The Korean officials have suggested expanding the APEC business travel card, or at least modelling a new Covid card on that system. The APEC card is valid in 18 economies (including Hong Kong and Taiwan), allowing carriers expedited immigration channels on arrival in those destinations. Although the United States is a member of the 21-nation APEC group, neither it nor Canada participate in the visa-card scheme.
Park, the trade minister, said it is hard to get agreement over such a program for fear of showing favoritism to business people, and the risk that people worldwide would assume all business travel is OK.

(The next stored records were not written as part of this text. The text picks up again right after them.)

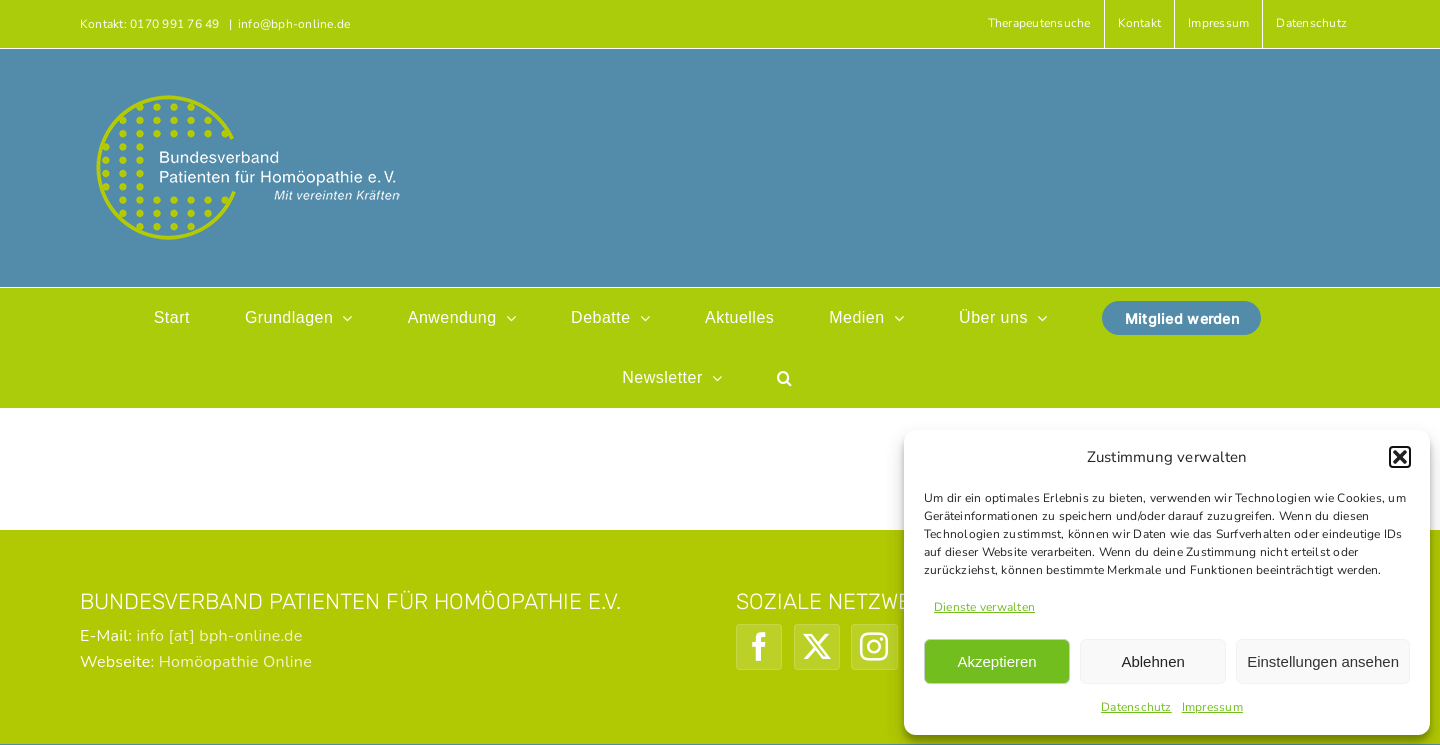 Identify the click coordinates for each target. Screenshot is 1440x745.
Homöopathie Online (235, 662)
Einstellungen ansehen (1323, 661)
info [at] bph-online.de (219, 636)
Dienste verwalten (984, 607)
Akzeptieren (996, 661)
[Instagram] (874, 647)
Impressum (1212, 707)
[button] (1400, 457)
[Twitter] (817, 647)
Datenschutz (1136, 707)
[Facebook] (759, 647)
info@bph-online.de (294, 24)
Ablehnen (1152, 661) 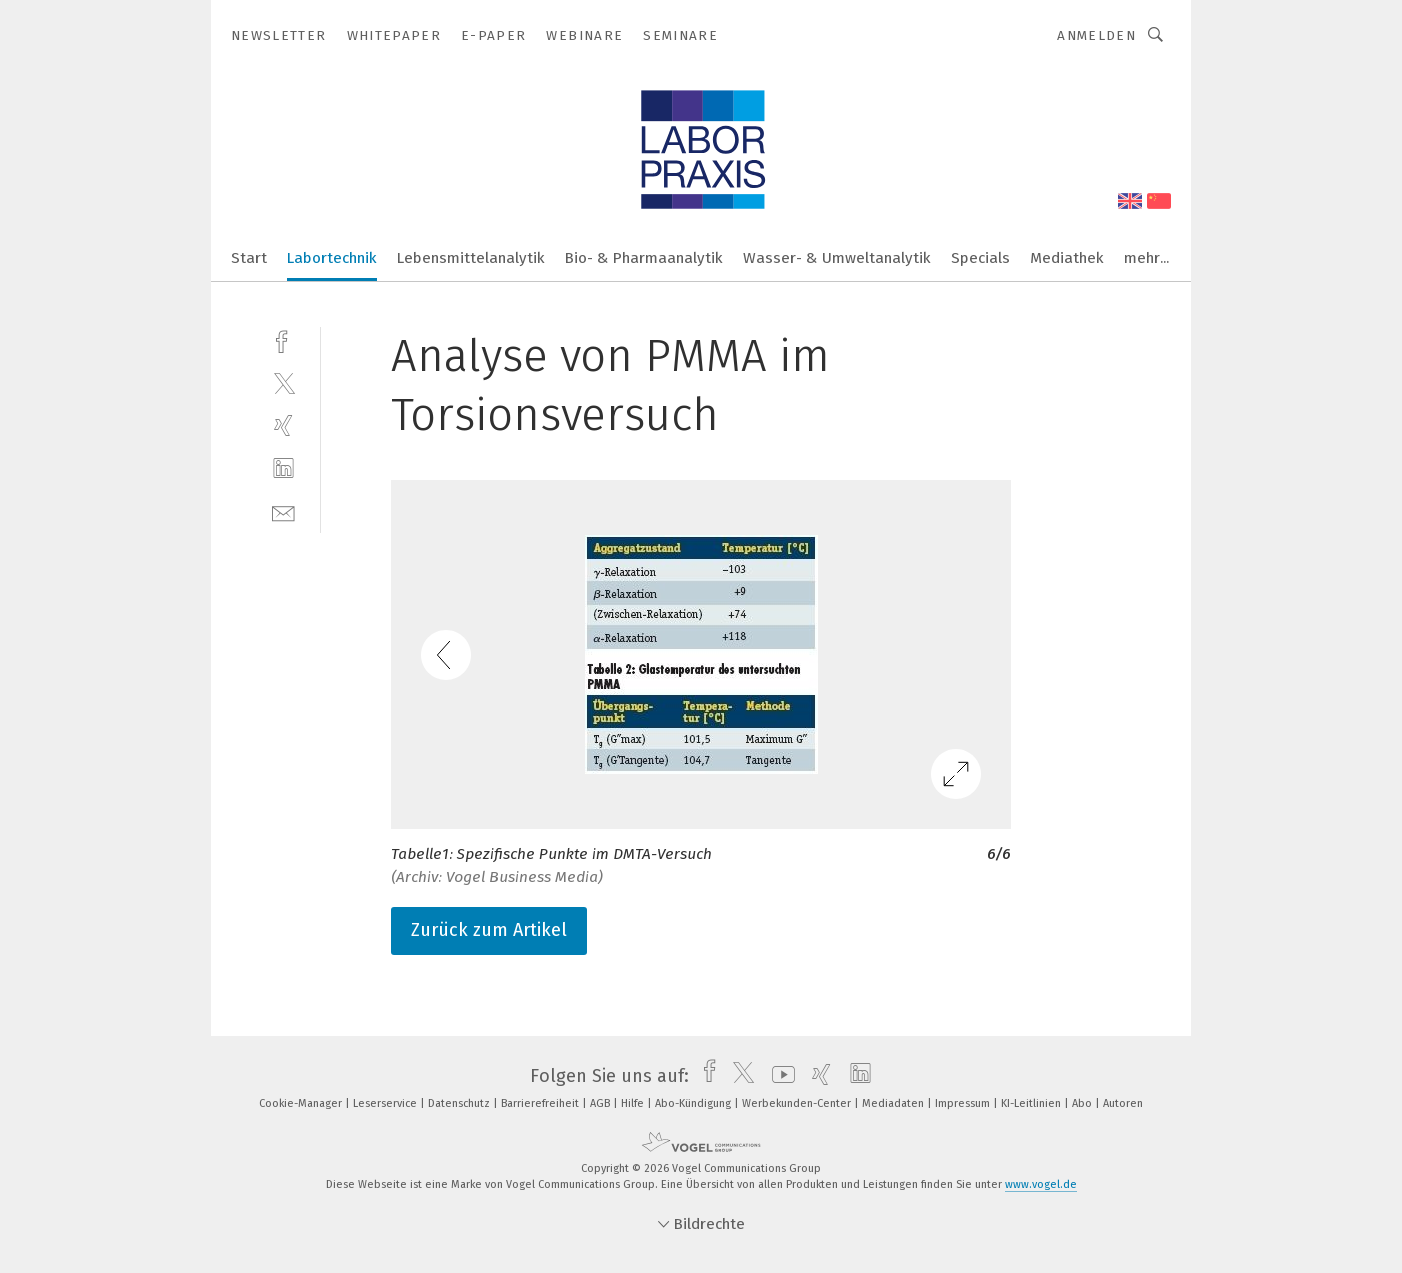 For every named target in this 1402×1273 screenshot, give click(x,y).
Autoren (1123, 1103)
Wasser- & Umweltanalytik (837, 258)
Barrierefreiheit (541, 1103)
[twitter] (283, 382)
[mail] (283, 511)
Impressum (964, 1103)
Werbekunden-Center (798, 1103)
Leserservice (386, 1103)
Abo (1083, 1103)
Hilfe (634, 1103)
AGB (601, 1103)
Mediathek (1067, 258)
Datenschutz (460, 1103)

A group of Asia Pacific nations - Australia, Brunei, Canada, Chile, Myanmar, New Zealand and Singapore - on March 25 issued a joint ministerial statement that they are "committed to maintaining open and connected supply chains." They have agreed to address trade disruptions, particularly for necessities, including medical supplies.
That group has invited "all like-minded countries" to ensure trade continues, and to keep critical infrastructure such as airports and seaports open. But there appears to be no groundswell for collective action on trade or travel from bodies such as the G7 or G20, which have been weakened by the move toward nationalist isolationism in various member nations.
Korea had the earliest major Covid-19 outbreak outside China. A religious sect where close contact was common during services led to an early explosion in infections.
Korea had a very rapid rise from 346 cases on Feb. 21 to 8,000 cases by March 13. Almost two-thirds of those early cases stemmed from the church. But the country has curbed the rapid spread of the coronavirus since then. It has engaged in extremely widespread testing, and aggressive contact tracing of confirmed patients.
As of Tuesday, it had tested 527,438 people, or 1.0% of the total population. That compares with the 315,472 tests run so far in the United States, or 0.1% of the total population.
South Korea currently has a case count of 10,591, which for the past few days has risen by around 30 new cases per day, most of them from abroad. Its rapid response has kept the death toll to 225, or 2.1% of cases. In countries such as Italy, where the health system was temporarily overwhelmed, the death rate is 13.0%.
Korea's early success in combating the virus will now have to be balanced with reinvigorating the economy at a time global demand is slowing. Today's vote has been another sign of progress, but greater challenges lie ahead.